In 1800 Koops, whose scholarly and inventive attributes seem to have excelled his business acumen, published the first edition of this serious account of the history of materials used for recording information. To promote his venture to produce paper from materials other than linen rags— The Straw Paper Manufactory— Koops had the first edition printed entirely on yellow paper made from straw. The following year he had part of the second edition, essentially identical to the first, printed on straw, but he also had a portion of the second edition printed on recycled paper, with the exception of the frontispiece image of the papyrus plant, which was printed on straw in both versions of the second edition. The copies printed on recycled paper were the first books ever printed on recycled paper, and may have remained the only books printed on recycled paper for a century or more; I have been unable to find any study of this topic.
The appendix of all copies of Koops's second edition (pp. 259-73) was printed on paper made from wood pulp. This may be the earliest extensive printing on paper made from wood pulp. Printing on paper made from wood fibers may have been first shown in Jacob Christian Schaäffer's Versuche und Muster ohne all Lumpen oder doch mit eniem geringen Zusatze derselben Papier zu machen (1765-71), and it is probable that Koops got the idea for producing this paper from Schäffer's work.
My copy of the 1801 edition shows that Koops's recycled paper was of excellent quality; his wood pulp paper somewhat less so, since that final gathering of my copy has browned but remains sound.
From the name of Koops's enterprise it is evident that he considered the production of paper from materials other than linen rags to be more commercial than the paper recycling process he invented:
". . . By 1800 Koops had experience of manufacturing from waste paper at Neckinger mill in Bermondsey, and in 1800–01 three patents were granted to him: one for extracting inks from printed and written paper before pulping, and the other two for making paper fit for printing from straw, hay, thistles, waste, and refuse of hemp and flax. In 1800 his Historical Account of the Substances which have been Used to Describe Events was printed on straw paper.
"Having proved the possibility of making good paper from such materials, Koops set up a company, the Straw Paper Manufactory, raised over £70,000 by issue of shares, and in 1801 erected a paper-making mill at Millbank in Westminster. Contractors for the machinery included John Rennie, the engineer, and the firm of Boulton and Watt.

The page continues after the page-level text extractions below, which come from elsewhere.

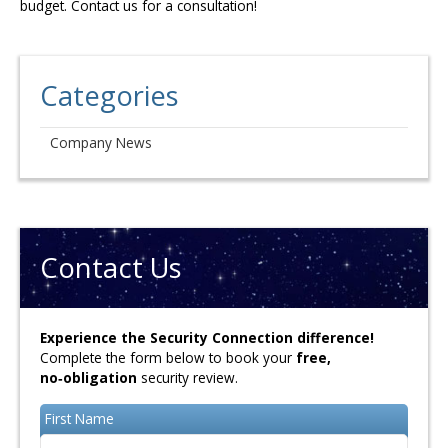
budget. Contact us for a consultation!
Categories
Company News
Contact Us
Experience the Security Connection difference!
Complete the form below to book your
free,
no‑obligation
security review.
First Name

This paper mill was easily the largest in the country. The enterprise, however, was over-ambitious and under-capitalized. Koops himself was the principal shareholder in the venture and on the strength of this offered to satisfy his creditors. His failure to discharge his bankruptcy by 1802 compelled Koops's creditors to issue a writ, inter alia, for seizure of the Straw Paper Manufactory's assets, and in the end its proprietors could not keep the enterprise solvent. The Millbank paper mill and its equipment were eventually offered for sale by auction in October 1804, thereby ending the possibility of England challenging the European paper industry by using more easily available materials for making paper" (Oxford DNB).